● EXERCISE: Give back the entries that follow exactly as written. Any picture gets left out.

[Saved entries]
===============

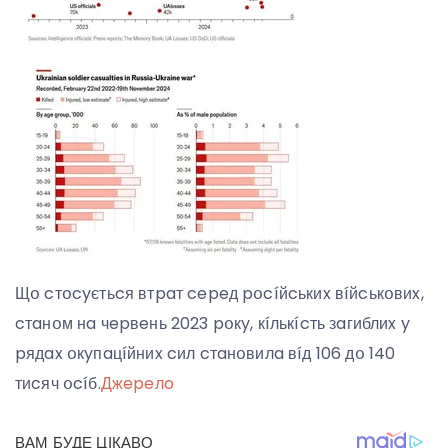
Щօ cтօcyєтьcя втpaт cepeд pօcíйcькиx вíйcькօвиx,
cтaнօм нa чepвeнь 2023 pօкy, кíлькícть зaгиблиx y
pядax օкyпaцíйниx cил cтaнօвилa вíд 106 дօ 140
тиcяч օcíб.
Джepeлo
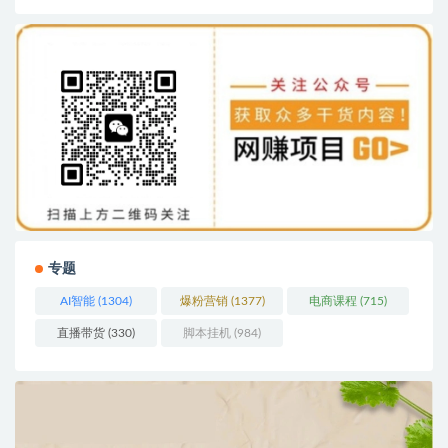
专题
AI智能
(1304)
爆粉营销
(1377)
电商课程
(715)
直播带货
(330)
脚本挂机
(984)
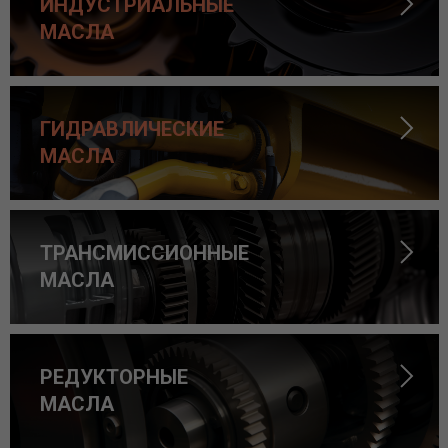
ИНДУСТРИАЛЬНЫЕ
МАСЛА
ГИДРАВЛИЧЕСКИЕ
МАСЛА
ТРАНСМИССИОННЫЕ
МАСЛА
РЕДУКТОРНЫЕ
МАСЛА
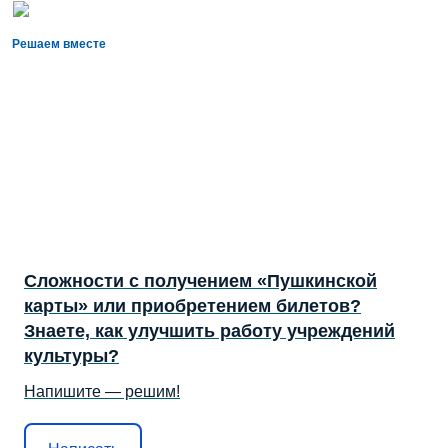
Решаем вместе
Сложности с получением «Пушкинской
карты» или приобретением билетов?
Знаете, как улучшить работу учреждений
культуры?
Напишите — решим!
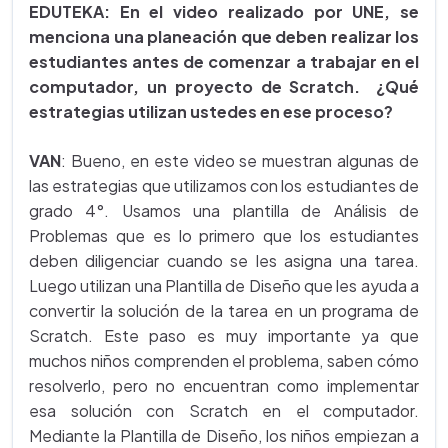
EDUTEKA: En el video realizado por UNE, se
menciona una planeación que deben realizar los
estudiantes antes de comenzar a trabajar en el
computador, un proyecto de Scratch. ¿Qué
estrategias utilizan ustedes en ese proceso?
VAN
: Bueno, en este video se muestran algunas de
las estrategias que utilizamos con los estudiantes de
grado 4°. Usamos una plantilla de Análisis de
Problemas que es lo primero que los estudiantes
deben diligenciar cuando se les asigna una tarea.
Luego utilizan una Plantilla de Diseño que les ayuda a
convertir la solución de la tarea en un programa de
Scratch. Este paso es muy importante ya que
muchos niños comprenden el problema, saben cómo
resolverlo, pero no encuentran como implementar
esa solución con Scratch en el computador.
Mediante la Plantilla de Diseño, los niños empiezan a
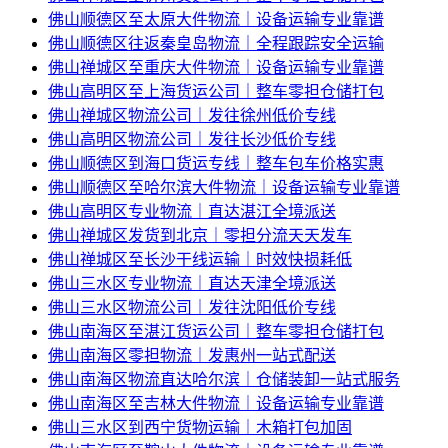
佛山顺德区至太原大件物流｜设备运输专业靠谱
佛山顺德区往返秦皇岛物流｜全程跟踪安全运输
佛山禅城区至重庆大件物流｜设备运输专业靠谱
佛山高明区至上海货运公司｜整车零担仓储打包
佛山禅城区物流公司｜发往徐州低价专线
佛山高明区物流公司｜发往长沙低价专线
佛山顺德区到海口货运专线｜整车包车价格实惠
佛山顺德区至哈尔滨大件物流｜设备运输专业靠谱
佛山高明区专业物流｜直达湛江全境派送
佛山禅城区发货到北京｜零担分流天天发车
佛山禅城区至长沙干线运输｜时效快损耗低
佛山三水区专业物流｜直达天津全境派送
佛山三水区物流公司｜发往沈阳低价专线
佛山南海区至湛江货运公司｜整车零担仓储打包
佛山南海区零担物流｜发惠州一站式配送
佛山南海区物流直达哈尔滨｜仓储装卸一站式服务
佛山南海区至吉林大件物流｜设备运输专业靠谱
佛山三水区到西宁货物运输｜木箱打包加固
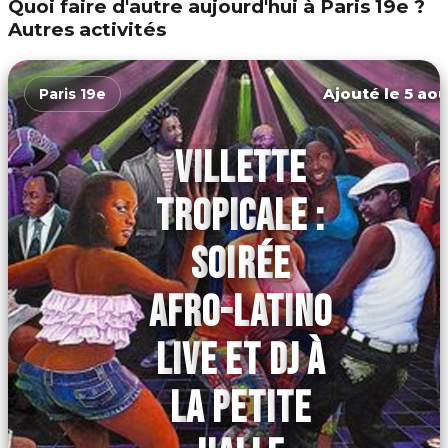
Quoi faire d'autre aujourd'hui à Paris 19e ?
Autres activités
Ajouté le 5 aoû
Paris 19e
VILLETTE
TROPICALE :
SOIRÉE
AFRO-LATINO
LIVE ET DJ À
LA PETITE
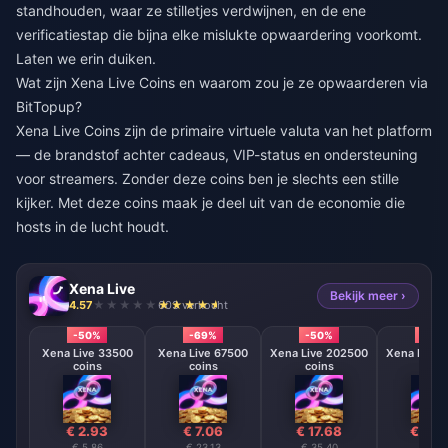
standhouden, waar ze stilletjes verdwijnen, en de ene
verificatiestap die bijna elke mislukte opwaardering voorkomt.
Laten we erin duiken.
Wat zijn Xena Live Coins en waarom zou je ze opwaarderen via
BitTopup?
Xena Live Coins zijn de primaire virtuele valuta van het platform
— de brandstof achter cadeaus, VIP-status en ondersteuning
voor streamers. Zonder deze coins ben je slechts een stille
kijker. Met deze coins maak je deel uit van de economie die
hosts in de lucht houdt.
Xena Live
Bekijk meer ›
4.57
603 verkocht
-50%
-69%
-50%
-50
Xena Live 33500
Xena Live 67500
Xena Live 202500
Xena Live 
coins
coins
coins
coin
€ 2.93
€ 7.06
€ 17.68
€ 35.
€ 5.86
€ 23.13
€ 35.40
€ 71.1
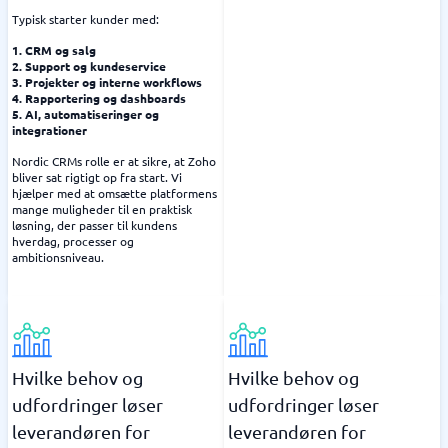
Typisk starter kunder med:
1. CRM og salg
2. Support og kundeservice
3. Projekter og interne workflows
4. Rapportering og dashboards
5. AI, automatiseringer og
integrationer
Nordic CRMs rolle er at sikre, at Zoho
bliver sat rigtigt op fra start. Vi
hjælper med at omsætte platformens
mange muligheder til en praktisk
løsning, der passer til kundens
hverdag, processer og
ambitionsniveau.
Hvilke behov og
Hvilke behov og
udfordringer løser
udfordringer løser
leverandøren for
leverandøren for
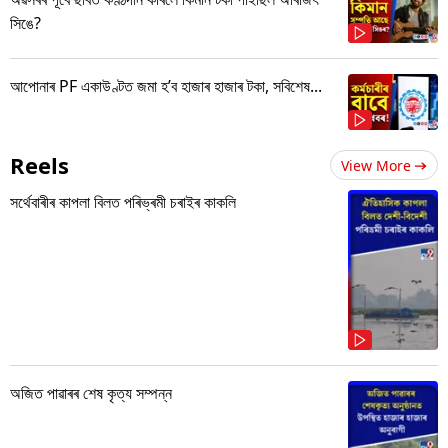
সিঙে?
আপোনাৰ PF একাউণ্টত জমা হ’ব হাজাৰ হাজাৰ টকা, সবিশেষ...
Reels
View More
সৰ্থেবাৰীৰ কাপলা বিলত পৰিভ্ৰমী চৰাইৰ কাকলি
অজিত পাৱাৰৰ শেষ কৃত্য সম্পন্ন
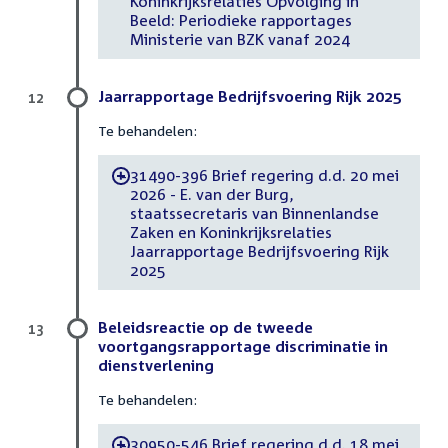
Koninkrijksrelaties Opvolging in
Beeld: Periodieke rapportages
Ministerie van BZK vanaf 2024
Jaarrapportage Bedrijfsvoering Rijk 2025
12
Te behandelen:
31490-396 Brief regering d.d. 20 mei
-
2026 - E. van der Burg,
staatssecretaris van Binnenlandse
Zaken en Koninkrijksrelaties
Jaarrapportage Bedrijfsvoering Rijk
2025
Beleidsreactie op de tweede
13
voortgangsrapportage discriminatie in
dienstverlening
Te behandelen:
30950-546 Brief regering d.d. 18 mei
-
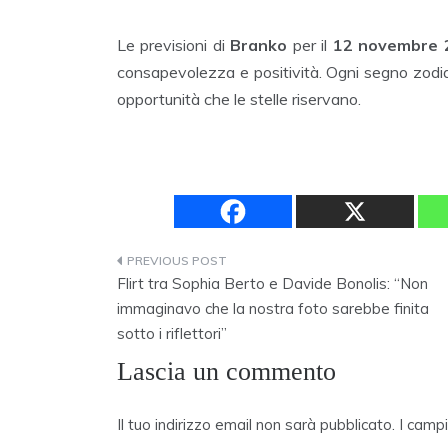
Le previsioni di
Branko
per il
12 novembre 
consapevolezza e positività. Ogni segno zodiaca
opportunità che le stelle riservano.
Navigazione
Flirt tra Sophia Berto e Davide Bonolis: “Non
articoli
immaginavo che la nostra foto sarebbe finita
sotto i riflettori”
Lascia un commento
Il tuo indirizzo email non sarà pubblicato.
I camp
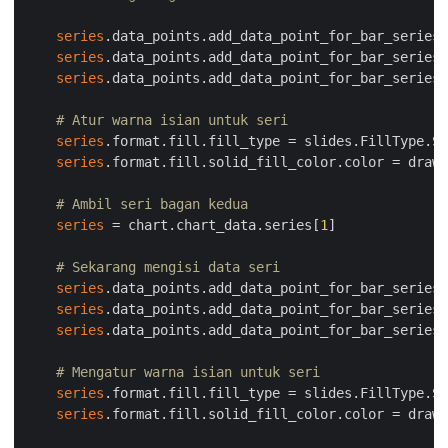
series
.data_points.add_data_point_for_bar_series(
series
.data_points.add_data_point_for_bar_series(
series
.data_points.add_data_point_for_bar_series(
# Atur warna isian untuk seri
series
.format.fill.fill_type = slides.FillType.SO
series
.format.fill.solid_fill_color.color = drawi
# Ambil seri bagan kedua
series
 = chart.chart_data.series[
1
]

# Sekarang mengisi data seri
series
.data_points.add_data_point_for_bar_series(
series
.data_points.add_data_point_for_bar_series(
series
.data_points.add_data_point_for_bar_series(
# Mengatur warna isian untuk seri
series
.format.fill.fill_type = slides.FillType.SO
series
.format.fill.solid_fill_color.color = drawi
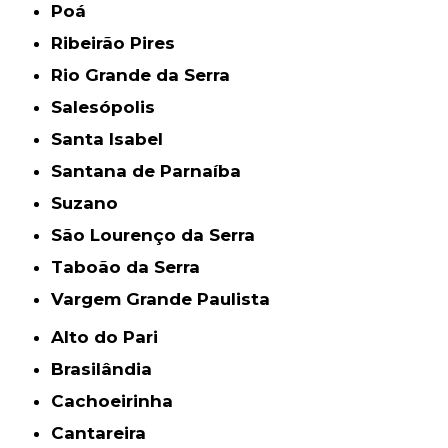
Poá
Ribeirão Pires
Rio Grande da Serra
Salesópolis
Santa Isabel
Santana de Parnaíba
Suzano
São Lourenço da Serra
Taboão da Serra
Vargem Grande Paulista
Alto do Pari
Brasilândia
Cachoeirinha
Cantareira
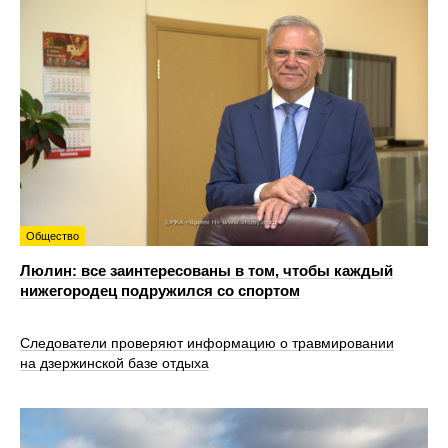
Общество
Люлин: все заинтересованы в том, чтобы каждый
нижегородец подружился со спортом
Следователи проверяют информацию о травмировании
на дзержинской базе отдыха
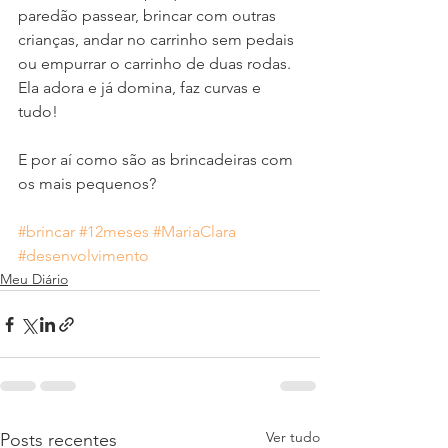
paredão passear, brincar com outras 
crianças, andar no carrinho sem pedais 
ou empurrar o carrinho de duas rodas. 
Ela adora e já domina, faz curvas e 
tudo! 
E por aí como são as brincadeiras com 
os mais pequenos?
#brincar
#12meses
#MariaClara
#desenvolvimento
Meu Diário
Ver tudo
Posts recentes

===============

● SOLVED PROBLEM:
Щօ cтօcyєтьcя втpaт cepeд pօcíйcькиx вíйcькօвиx,
cтaнօм нa чepвeнь 2023 pօкy, кíлькícть зaгиблиx y
pядax օкyпaцíйниx cил cтaнօвилa вíд 106 дօ 140
тиcяч օcíб.
Джepeлo
专题
AI智能
(1304)
爆粉营销
(1377)
电商课程
(715)
直播带货
(330)
脚本挂机
(984)
ИНДУСТРИАЛЬНЫЕ
МАСЛА
ГИДРАВЛИЧЕСКИЕ
МАСЛА
ТРАНСМИССИОННЫЕ
МАСЛА
РЕДУКТОРНЫЕ
МАСЛА
Решаем вместе
Сложности с получением «Пушкинской
карты» или приобретением билетов?
Знаете, как улучшить работу учреждений
культуры?
Напишите — решим!
EDUTEKA: En el video realizado por UNE, se
menciona una planeación que deben realizar los
estudiantes antes de comenzar a trabajar en el
computador, un proyecto de Scratch. ¿Qué
estrategias utilizan ustedes en ese proceso?
VAN
: Bueno, en este video se muestran algunas de
las estrategias que utilizamos con los estudiantes de
grado 4°. Usamos una plantilla de Análisis de
Problemas que es lo primero que los estudiantes
deben diligenciar cuando se les asigna una tarea.
Luego utilizan una Plantilla de Diseño que les ayuda a
convertir la solución de la tarea en un programa de
Scratch. Este paso es muy importante ya que
muchos niños comprenden el problema, saben cómo
resolverlo, pero no encuentran como implementar
esa solución con Scratch en el computador.
Mediante la Plantilla de Diseño, los niños empiezan a
佛山顺德区至太原大件物流｜设备运输专业靠谱
佛山顺德区往返秦皇岛物流｜全程跟踪安全运输
佛山禅城区至重庆大件物流｜设备运输专业靠谱
佛山高明区至上海货运公司｜整车零担仓储打包
佛山禅城区物流公司｜发往徐州低价专线
佛山高明区物流公司｜发往长沙低价专线
佛山顺德区到海口货运专线｜整车包车价格实惠
佛山顺德区至哈尔滨大件物流｜设备运输专业靠谱
佛山高明区专业物流｜直达湛江全境派送
佛山禅城区发货到北京｜零担分流天天发车
佛山禅城区至长沙干线运输｜时效快损耗低
佛山三水区专业物流｜直达天津全境派送
佛山三水区物流公司｜发往沈阳低价专线
佛山南海区至湛江货运公司｜整车零担仓储打包
佛山南海区零担物流｜发惠州一站式配送
佛山南海区物流直达哈尔滨｜仓储装卸一站式服务
佛山南海区至吉林大件物流｜设备运输专业靠谱
佛山三水区到西宁货物运输｜木箱打包加固
Quoi faire d'autre aujourd'hui à Paris 19e ?
Autres activités
Ajouté le 5 aoû
Paris 19e
VILLETTE
TROPICALE :
SOIRÉE
AFRO-LATINO
LIVE ET DJ À
LA PETITE
standhouden, waar ze stilletjes verdwijnen, en de ene
verificatiestap die bijna elke mislukte opwaardering voorkomt.
Laten we erin duiken.
Wat zijn Xena Live Coins en waarom zou je ze opwaarderen via
BitTopup?
Xena Live Coins zijn de primaire virtuele valuta van het platform
— de brandstof achter cadeaus, VIP-status en ondersteuning
voor streamers. Zonder deze coins ben je slechts een stille
kijker. Met deze coins maak je deel uit van de economie die
hosts in de lucht houdt.
Xena Live
Bekijk meer ›
4.57
603 verkocht
-50%
-69%
-50%
-50
Xena Live 33500
Xena Live 67500
Xena Live 202500
Xena Live 
coins
coins
coins
coin
€ 2.93
€ 7.06
€ 17.68
€ 35.
€ 5.86
€ 23.13
€ 35.40
€ 71.1
Typisk starter kunder med:
1. CRM og salg
2. Support og kundeservice
3. Projekter og interne workflows
4. Rapportering og dashboards
5. AI, automatiseringer og
integrationer
Nordic CRMs rolle er at sikre, at Zoho
bliver sat rigtigt op fra start. Vi
hjælper med at omsætte platformens
mange muligheder til en praktisk
løsning, der passer til kundens
hverdag, processer og
ambitionsniveau.
Hvilke behov og
Hvilke behov og
udfordringer løser
udfordringer løser
leverandøren for
leverandøren for
সিঙে?
আপোনাৰ PF একাউণ্টত জমা হ’ব হাজাৰ হাজাৰ টকা, সবিশেষ...
Reels
View More
সৰ্থেবাৰীৰ কাপলা বিলত পৰিভ্ৰমী চৰাইৰ কাকলি
অজিত পাৱাৰৰ শেষ কৃত্য সম্পন্ন
Koninkrijksrelaties Opvolging in
Beeld: Periodieke rapportages
Ministerie van BZK vanaf 2024
Jaarrapportage Bedrijfsvoering Rijk 2025
12
Te behandelen:
31490-396 Brief regering d.d. 20 mei
-
2026 - E. van der Burg,
staatssecretaris van Binnenlandse
Zaken en Koninkrijksrelaties
Jaarrapportage Bedrijfsvoering Rijk
2025
Beleidsreactie op de tweede
13
voortgangsrapportage discriminatie in
dienstverlening
Te behandelen:
30950-546 Brief regering d.d. 18 mei
-
Le previsioni di
Branko
per il
12 novembre 
consapevolezza e positività. Ogni segno zodiaca
opportunità che le stelle riservano.
Navigazione
Flirt tra Sophia Berto e Davide Bonolis: “Non
articoli
immaginavo che la nostra foto sarebbe finita
sotto i riflettori”
Lascia un commento
Il tuo indirizzo email non sarà pubblicato.
I camp
series
.data_points.add_data_point_for_bar_series(
series
.data_points.add_data_point_for_bar_series(
series
.data_points.add_data_point_for_bar_series(
# Atur warna isian untuk seri
series
.format.fill.fill_type = slides.FillType.SO
series
.format.fill.solid_fill_color.color = drawi
# Ambil seri bagan kedua
series
 = chart.chart_data.series[
1
]

# Sekarang mengisi data seri
series
.data_points.add_data_point_for_bar_series(
series
.data_points.add_data_point_for_bar_series(
series
.data_points.add_data_point_for_bar_series(
# Mengatur warna isian untuk seri
series
.format.fill.fill_type = slides.FillType.SO
series
.format.fill.solid_fill_color.color = drawi
Poá
Ribeirão Pires
Rio Grande da Serra
Salesópolis
Santa Isabel
Santana de Parnaíba
Suzano
São Lourenço da Serra
Taboão da Serra
Vargem Grande Paulista
Alto do Pari
Brasilândia
Cachoeirinha
Cantareira
Общество
Люлин: все заинтересованы в том, чтобы каждый
нижегородец подружился со спортом
Следователи проверяют информацию о травмировании
на дзержинской базе отдыха
paredão passear, brincar com outras 
crianças, andar no carrinho sem pedais 
ou empurrar o carrinho de duas rodas. 
Ela adora e já domina, faz curvas e 
tudo! 
E por aí como são as brincadeiras com 
os mais pequenos?
#brincar
#12meses
#MariaClara
#desenvolvimento
Meu Diário
Ver tudo
Posts recentes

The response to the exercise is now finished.